> [Work to complete] Copy nothing but the line with "DEPARTAMENTOS" and the lines that follow it to the end of the entries below, and keep the pictures out.

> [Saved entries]
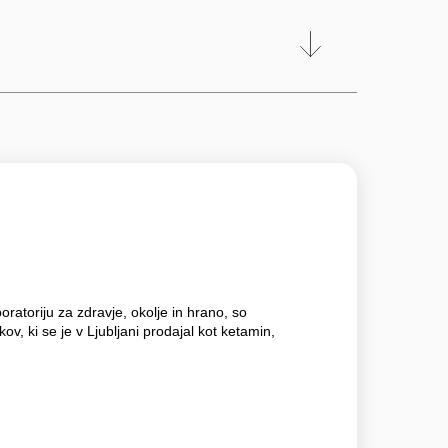
ratoriju za zdravje, okolje in hrano, so
kov, ki se je v Ljubljani prodajal kot ketamin,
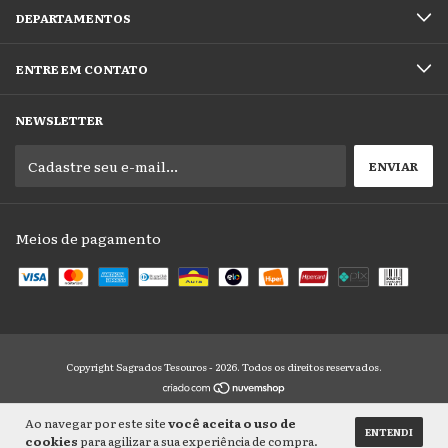
DEPARTAMENTOS
ENTRE EM CONTATO
NEWSLETTER
Meios de pagamento
Copyright Sagrados Tesouros - 2026. Todos os direitos reservados.
Ao navegar por este site
você aceita o uso de
ENTENDI
cookies
para agilizar a sua experiência de compra.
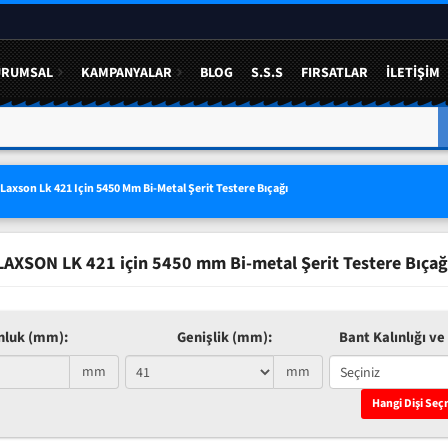
URUMSAL
KAMPANYALAR
BLOG
S.S.S
FIRSATLAR
İLETIŞIM
A YÜZDE 50 YE VARAN
3 LÜ SETLERDE AVANTAJLI FIYAT
Laxson Lk 421 Için 5450 Mm Bi-Metal Şerit Testere Bıçağı
LAXSON LK 421 için 5450 mm Bi-metal Şerit Testere Bıçağ
nluk (mm):
Genişlik (mm):
Bant Kalınlığı ve 
mm
mm
Hangi Dişi Seç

> [Answer]
DEPARTAMENTOS
ENTRE EM CONTATO
NEWSLETTER
Meios de pagamento
Copyright Sagrados Tesouros - 2026. Todos os direitos reservados.
Ao navegar por este site
você aceita o uso de
ENTENDI
cookies
para agilizar a sua experiência de compra.
URUMSAL
KAMPANYALAR
BLOG
S.S.S
FIRSATLAR
İLETIŞIM
A YÜZDE 50 YE VARAN
3 LÜ SETLERDE AVANTAJLI FIYAT
Laxson Lk 421 Için 5450 Mm Bi-Metal Şerit Testere Bıçağı
LAXSON LK 421 için 5450 mm Bi-metal Şerit Testere Bıçağ
nluk (mm):
Genişlik (mm):
Bant Kalınlığı ve 
mm
mm
Hangi Dişi Seç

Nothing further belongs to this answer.